By the time you read this, the Great Lakes–St. Lawrence Seaway system, which includes the Port of Duluth-Superior, will be open for the 2013 shipping season. Dock workers in the port will have been loading tens of thousands of tons of coal and iron ore that have piled up over the winter into the cargo holds of “lakers”—vessels up to three football fields long that ply the Lakes—preparing to make deliveries to power plants and steel mills on the shores of Michigan, Indiana, Ohio, and Ontario, and out the Seaway to overseas markets.
To Minnesotans outside the Iron Range and Duluth, the Duluth-Superior port is about the Edmund Fitzgerald, Aerial Lift Bridge, and waving to ships from the shores of Canal Park. But to the northland and the economies that flow through it, Duluth-Superior represents more than maritime romance: It’s a link between the Upper Midwest and markets worldwide. In fact, while domestic and Canadian shipping activity remained even-keeled between 2011 and 2012, overseas shipments increased by about 50 percent. Last year, they represented roughly 6 percent of the port’s annual total tonnage.
The Port of Duluth-Superior thus also provides a significant economic boon for the state, if one whose contributions aren’t universally known. An October 2011 economic assessment of the ports by Pennsylvania-based consultancy Martin Associates determined that the port accounts for $1.5 billion in business revenue for the firms directly dependent on cargo handled in the port, and 11,510 direct and indirect jobs in Minnesota and Wisconsin. Port activity directly accounts for 3,000 of those jobs. That’s far fewer than just a few decades back, when local residents who didn’t work on the waterfront all seemed to have at least one relative who did. These days, most of the longshoremen’s muscle has been taken over by automation. As a result, “we find we have to re-educate [local] people about the value of having an international port in our own backyard,” says Adele Yorde, public relations manager for the Duluth Seaway Port Authority, the public entity that manages the ports.

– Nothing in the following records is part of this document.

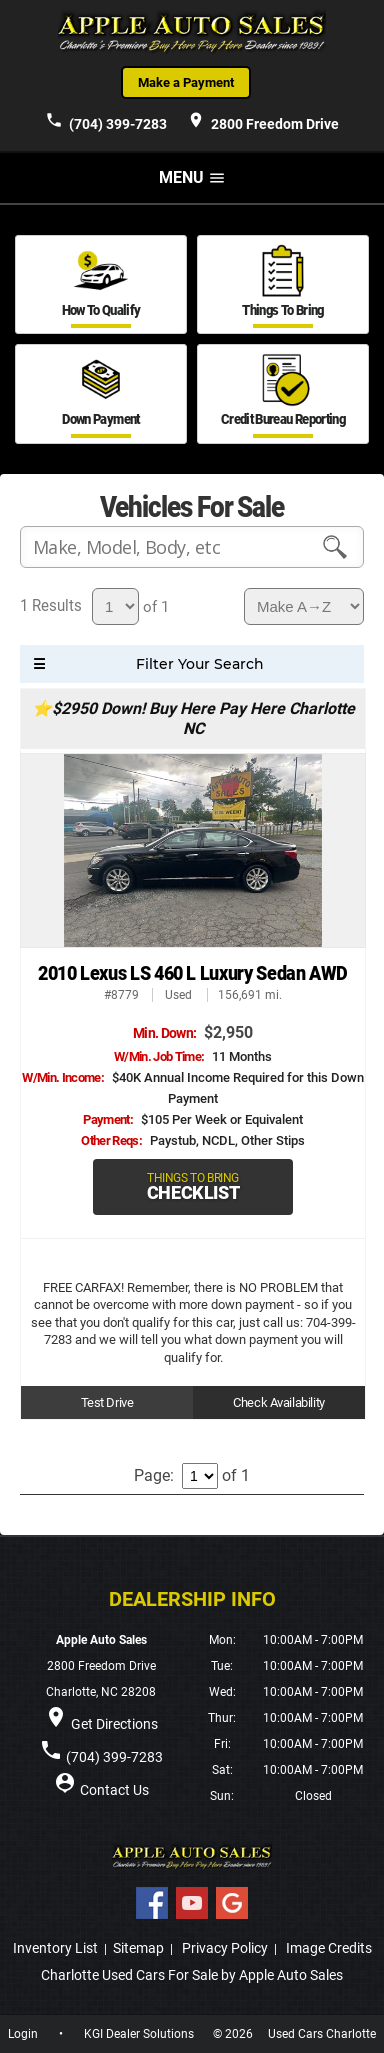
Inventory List (55, 1948)
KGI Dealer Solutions (139, 2034)
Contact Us (114, 1790)
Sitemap (138, 1948)
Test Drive (107, 1402)
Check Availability (278, 1402)
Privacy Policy (225, 1948)
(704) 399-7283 (106, 121)
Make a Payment (186, 82)
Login (23, 2034)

Just so that you’re educated: Duluth-Superior, the largest port on the Great Lakes–St. Lawrence Seaway system, is “absolutely essential” to its shipping ecosystem, according to Craig Middlebrook, acting administrator of the Saint Lawrence Seaway Development Corporation, which manages the Seaway from the St. Lawrence through the Great Lakes. By way of proof, he notes that “23 percent of all outgoing cargo shipments through the Seaway [in 2012] were out of Duluth. That’s a big, big driver.” This year, he says, the Seaway expects roughly the same tonnage growth as in 2012, about 3 to 4 percent.

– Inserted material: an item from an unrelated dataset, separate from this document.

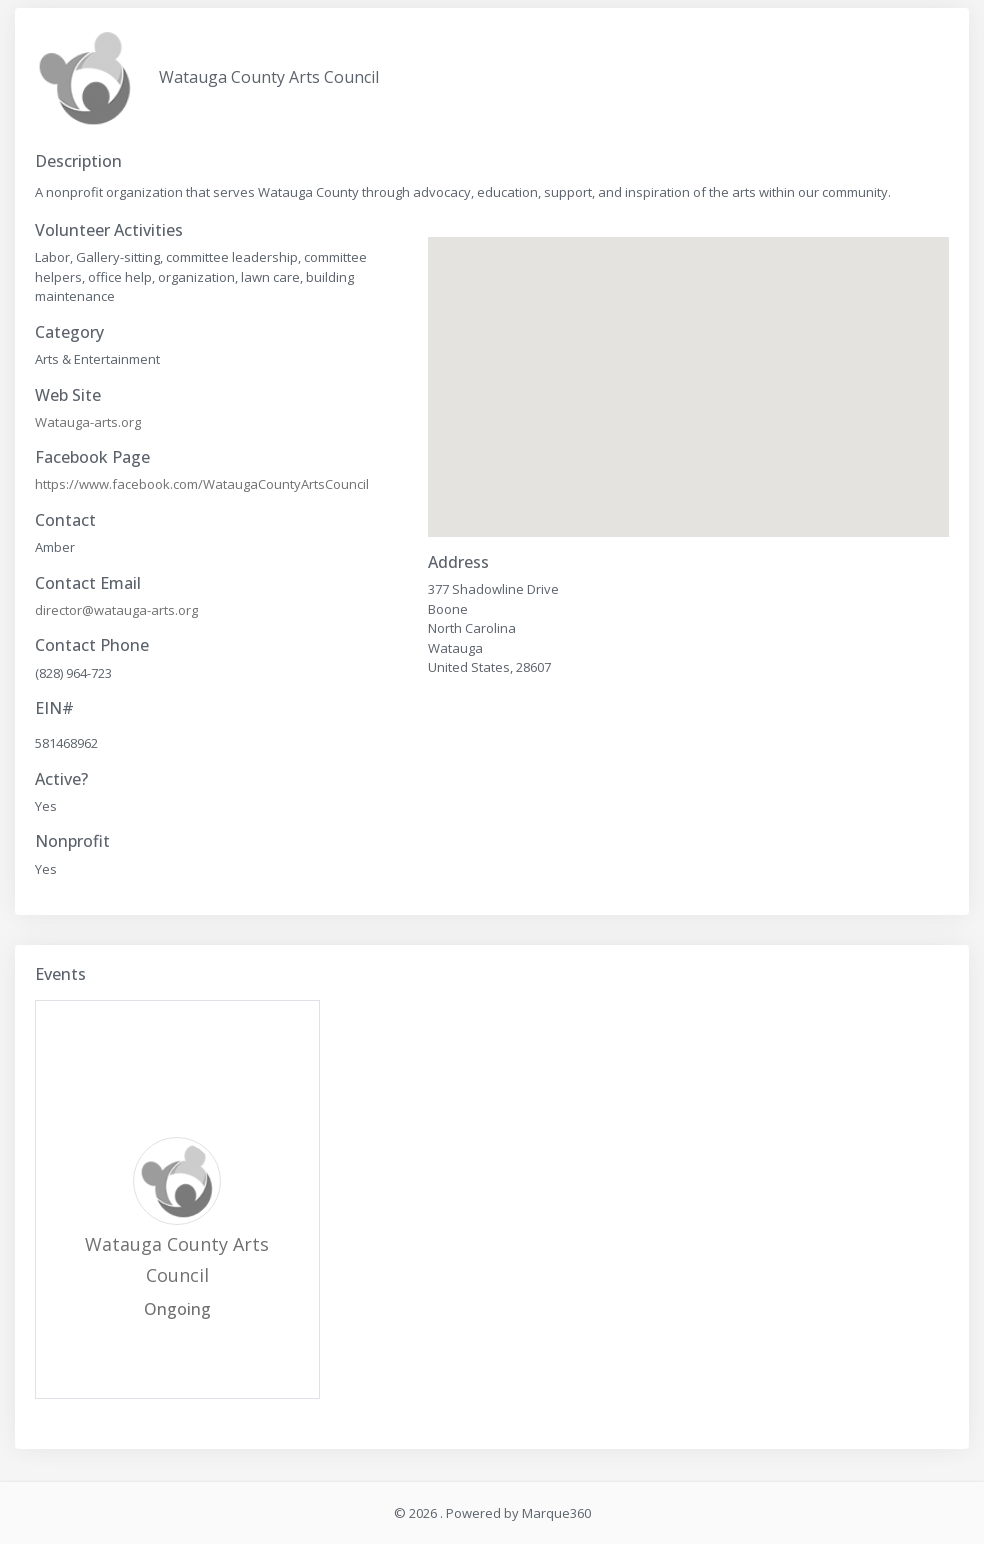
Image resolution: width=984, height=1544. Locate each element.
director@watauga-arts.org (116, 610)
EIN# (54, 708)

At Duluth-Superior, Duluth Seaway executive director Adolph Ojard predicts slightly higher tonnage in 2013 following a year Yorde terms “good, if not great.” Though total tonnage last year was a little lower than in 2011, it was much better than in 2007 and 2008, when the Iron Range mining industry all but collapsed. Another significant cargo has been, and remains, grain, the vast majority of which goes overseas nowadays. Drought lowered 2012 grain exports out of the port by about 20 percent, but shippers originating in Duluth-Superior exported hundreds of thousands of tons of North Dakota and Minnesota wheat, particularly the high-quality durum beloved by North African couscous makers and Italian pastifici.
Shipments to Canada of Montana and Wyoming coal—another longtime stalwart—have shrunk in recent years, primarily because some provinces are making a push toward renewable energy. But the ports have also benefited from renewables. Both imports and exports of wind turbine equipment, including blades produced in North Dakota and sent to Brazil and elsewhere, move through Duluth. At the same time, shipments of coal from Duluth-Superior to overseas markets more than tripled in 2012, to 1.4 million tons.
Some of the items brought into port and dispersed throughout the region include limestone, road salt, and cement. Heavy equipment, particularly for mining, also comes in to Duluth-Superior.
But perhaps the hottest cargo topic recently has been the possibility that petroleum would again be shipped out of the port for the first time in more than two decades. Indianapolis-based Calumet Specialty Products Partners, which owns an oil refinery in Superior, is looking into building a $25 million dock on the Wisconsin side that would ship oil from North Dakota and Canada to refineries in eastern North America. If the proposed Keystone XL pipeline from Canada to the Gulf of Mexico is constructed, that might sink the proposal; and environmentalists have expressed Alaskan oil spill–sized worries. But if the dock project goes forward as planned, oil tankers could begin departing from Duluth-Superior in two years.
Oil or not, the Port of Duluth-Superior has shown that it can adjust to the ebbs and flows of maritime business.
Gene Rebeck is TCB’s northern Minnesota correspondent.